Data for analysis Block Start

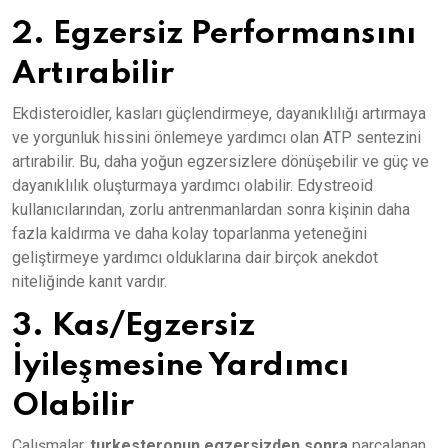
2. Egzersiz Performansını
Artırabilir
Ekdisteroidler, kasları güçlendirmeye, dayanıklılığı artırmaya
ve yorgunluk hissini önlemeye yardımcı olan ATP sentezini
artırabilir. Bu, daha yoğun egzersizlere dönüşebilir ve güç ve
dayanıklılık oluşturmaya yardımcı olabilir. Edystreoid
kullanıcılarından, zorlu antrenmanlardan sonra kişinin daha
fazla kaldırma ve daha kolay toparlanma yeteneğini
geliştirmeye yardımcı olduklarına dair birçok anekdot
niteliğinde kanıt vardır.
3. Kas/Egzersiz
İyileşmesine Yardımcı
Olabilir
Çalışmalar,
turkesteronun egzersizden sonra
parçalanan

Data for analysis Block End

▸ Goal of the exercise
What is needed is every line of the records above that contains the word "daha".

▸ Response to the task
artırabilir. Bu, daha yoğun egzersizlere dönüşebilir ve güç ve
kullanıcılarından, zorlu antrenmanlardan sonra kişinin daha
fazla kaldırma ve daha kolay toparlanma yeteneğini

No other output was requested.